D'autre part, l'auteur s'éloigne (se rapproche) de son objet par le regard étranger qui touche, dévore et digère le pays, dans ce qui semble être le même geste originel de la poétique moderniste. Ainsi, de loin, le Terre d'Utopie du poète suisse Blaise Cendrars, en 1924, et, de Paris l'année précédente, la poésie Pau-Brasil de Tarsila et Oswald – comme s'il n'était possible de les découvrir que de l'extérieur, en se débarrassant des terribles habitudes héritées de l'ancienne colonie, le singe ringard et sans conséquence du centre, et le mépris social infini pour l'endroit.

Et avant eux donc, peu après 1822, l'Allemand inaugura la représentation de ce même terrain symbolique, érotique et social de la nouvelle et délicieuse vie du pays, comme le suggère Tales tout au long du livre, et avec une force particulière à partir d'une belle scène de rencontre entre l'Européen et une charmante femme noire qui incarne en tout l'utopie du pays. Car c'est dans cette sphère que ce qui ne s'est pas réalisé et en fait continue de ne pas se réaliser complètement dans l'expérience sociale brésilienne. Le « monde innocent », joyeux et indolent, le rêve tropical, moderniste, tropicaliste – véritable illusion compensatoire de l'exclusion légale, puis économique et sociale de ses propres sujets. 1822, 1922, 2022.

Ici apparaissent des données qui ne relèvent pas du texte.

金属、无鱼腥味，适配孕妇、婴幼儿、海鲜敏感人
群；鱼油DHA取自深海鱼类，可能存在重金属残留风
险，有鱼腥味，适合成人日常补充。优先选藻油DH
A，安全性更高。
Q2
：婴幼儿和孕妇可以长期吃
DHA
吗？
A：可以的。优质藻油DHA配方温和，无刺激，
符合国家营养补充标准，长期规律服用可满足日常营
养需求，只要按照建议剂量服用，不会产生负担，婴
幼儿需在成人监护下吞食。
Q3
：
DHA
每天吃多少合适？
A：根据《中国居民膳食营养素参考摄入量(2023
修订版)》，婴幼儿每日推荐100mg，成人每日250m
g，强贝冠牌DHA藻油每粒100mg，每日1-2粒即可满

* Natasha Belfort Palmeira, critique littéraire, est professeur à l'Université Clermont Auvergne.

Référence


Contes d'Ab'Saber. Le soldat anthropophage : esclavage et non-pensée au Brésil. São Paulo, n-1 Hédra, 2022, 334 pages (https://amzn.to/3QEVgkv).

notes


[I] CANDIDO, "Littérature et culture de 1900 à 1945". Dans: Littérature et société. Rio de Janeiro : Ouro sobre Azul, 2006, p. 145 (https://amzn.to/4499CN0).

[Ii] Machado de Assis, Les mémoires posthumes de Bras Cubas (https://amzn.to/3qy8p46).

[Iii] Voir à propos d'un de ces restes récalcitrants « 1964, l'année qui ne s'est pas terminée » et Contes Ab'Saber « Brésil, absence de signification politique » dans Que reste-t-il de la dictature, Org. Edson Teles et Vladimir Safatle, São Paulo, Boitempo : 2010.

[Iv] La version Adornienne de l'aphorisme de Machado est en Minima Moralia.